WORK INSTRUCTIONS
Lines from the start of the data through the line containing "What do you see at coordinates (282, 1165)" must be given again exactly. Leave the others out.

Stored items:
_ _ _

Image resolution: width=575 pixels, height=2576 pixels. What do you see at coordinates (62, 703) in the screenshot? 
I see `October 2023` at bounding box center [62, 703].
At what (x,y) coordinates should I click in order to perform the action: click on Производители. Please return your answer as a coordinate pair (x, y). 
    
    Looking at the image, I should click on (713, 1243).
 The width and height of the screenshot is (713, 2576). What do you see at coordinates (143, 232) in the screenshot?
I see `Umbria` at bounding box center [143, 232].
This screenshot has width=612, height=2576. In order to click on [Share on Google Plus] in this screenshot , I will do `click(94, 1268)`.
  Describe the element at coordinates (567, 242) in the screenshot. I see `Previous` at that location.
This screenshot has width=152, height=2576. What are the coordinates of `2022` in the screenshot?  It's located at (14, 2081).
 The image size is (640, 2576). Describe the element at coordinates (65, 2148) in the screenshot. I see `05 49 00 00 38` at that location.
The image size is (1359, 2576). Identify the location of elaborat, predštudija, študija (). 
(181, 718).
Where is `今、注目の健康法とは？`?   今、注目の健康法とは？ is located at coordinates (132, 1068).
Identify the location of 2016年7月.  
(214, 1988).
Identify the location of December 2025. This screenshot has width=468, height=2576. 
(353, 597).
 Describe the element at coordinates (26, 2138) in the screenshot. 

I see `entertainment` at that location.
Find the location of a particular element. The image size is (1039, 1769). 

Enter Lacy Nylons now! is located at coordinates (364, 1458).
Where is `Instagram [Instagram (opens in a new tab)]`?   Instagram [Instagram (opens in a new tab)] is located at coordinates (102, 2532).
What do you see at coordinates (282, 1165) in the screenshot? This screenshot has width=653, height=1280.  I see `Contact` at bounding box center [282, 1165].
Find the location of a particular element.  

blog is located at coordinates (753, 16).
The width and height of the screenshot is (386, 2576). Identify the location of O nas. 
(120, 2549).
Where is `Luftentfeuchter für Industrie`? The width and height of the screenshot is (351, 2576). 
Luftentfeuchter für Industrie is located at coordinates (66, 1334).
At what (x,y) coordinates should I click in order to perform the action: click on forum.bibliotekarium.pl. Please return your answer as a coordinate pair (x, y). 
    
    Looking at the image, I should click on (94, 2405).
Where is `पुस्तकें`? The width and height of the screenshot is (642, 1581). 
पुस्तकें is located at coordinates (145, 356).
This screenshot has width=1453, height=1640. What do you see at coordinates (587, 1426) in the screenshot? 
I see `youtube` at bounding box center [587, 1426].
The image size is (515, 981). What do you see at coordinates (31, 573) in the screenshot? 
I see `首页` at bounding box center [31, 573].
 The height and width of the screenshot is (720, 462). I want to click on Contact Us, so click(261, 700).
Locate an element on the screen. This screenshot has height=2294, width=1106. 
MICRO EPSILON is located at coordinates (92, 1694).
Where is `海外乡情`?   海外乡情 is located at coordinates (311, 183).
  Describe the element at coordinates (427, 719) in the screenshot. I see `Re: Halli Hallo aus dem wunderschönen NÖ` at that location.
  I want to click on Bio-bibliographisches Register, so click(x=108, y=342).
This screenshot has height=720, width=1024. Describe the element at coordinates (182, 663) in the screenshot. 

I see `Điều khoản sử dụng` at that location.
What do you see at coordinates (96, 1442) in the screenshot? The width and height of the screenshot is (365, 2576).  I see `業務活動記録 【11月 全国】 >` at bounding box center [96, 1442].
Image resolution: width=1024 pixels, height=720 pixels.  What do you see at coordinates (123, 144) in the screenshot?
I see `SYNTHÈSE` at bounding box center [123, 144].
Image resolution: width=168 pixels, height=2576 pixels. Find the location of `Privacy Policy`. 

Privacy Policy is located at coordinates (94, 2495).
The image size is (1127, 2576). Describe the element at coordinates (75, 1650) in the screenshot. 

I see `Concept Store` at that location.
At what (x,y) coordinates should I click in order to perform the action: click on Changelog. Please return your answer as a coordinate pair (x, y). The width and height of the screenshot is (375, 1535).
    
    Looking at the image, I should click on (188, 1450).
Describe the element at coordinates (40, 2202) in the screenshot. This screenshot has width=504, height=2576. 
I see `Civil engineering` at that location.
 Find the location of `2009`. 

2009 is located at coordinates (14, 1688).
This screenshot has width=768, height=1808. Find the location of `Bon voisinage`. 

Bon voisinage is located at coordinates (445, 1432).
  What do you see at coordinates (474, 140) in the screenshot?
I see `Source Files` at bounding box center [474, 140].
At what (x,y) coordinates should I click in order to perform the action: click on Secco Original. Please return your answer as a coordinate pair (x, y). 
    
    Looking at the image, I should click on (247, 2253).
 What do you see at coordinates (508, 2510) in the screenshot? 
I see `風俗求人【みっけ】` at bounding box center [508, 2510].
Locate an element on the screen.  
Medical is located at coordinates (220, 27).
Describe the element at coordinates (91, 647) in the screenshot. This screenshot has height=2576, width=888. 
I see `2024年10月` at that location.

_ _ _

OUTPUT OF THE EXERCISE
Image resolution: width=575 pixels, height=2576 pixels. What do you see at coordinates (62, 703) in the screenshot? 
I see `October 2023` at bounding box center [62, 703].
At what (x,y) coordinates should I click in order to perform the action: click on Производители. Please return your answer as a coordinate pair (x, y). 
    
    Looking at the image, I should click on (713, 1243).
 The width and height of the screenshot is (713, 2576). What do you see at coordinates (143, 232) in the screenshot?
I see `Umbria` at bounding box center [143, 232].
This screenshot has width=612, height=2576. In order to click on [Share on Google Plus] in this screenshot , I will do `click(94, 1268)`.
  Describe the element at coordinates (567, 242) in the screenshot. I see `Previous` at that location.
This screenshot has width=152, height=2576. What are the coordinates of `2022` in the screenshot?  It's located at (14, 2081).
 The image size is (640, 2576). Describe the element at coordinates (65, 2148) in the screenshot. I see `05 49 00 00 38` at that location.
The image size is (1359, 2576). Identify the location of elaborat, predštudija, študija (). 
(181, 718).
Where is `今、注目の健康法とは？`?   今、注目の健康法とは？ is located at coordinates (132, 1068).
Identify the location of 2016年7月.  
(214, 1988).
Identify the location of December 2025. This screenshot has width=468, height=2576. 
(353, 597).
 Describe the element at coordinates (26, 2138) in the screenshot. 

I see `entertainment` at that location.
Find the location of a particular element. The image size is (1039, 1769). 

Enter Lacy Nylons now! is located at coordinates (364, 1458).
Where is `Instagram [Instagram (opens in a new tab)]`?   Instagram [Instagram (opens in a new tab)] is located at coordinates (102, 2532).
What do you see at coordinates (282, 1165) in the screenshot? This screenshot has width=653, height=1280.  I see `Contact` at bounding box center [282, 1165].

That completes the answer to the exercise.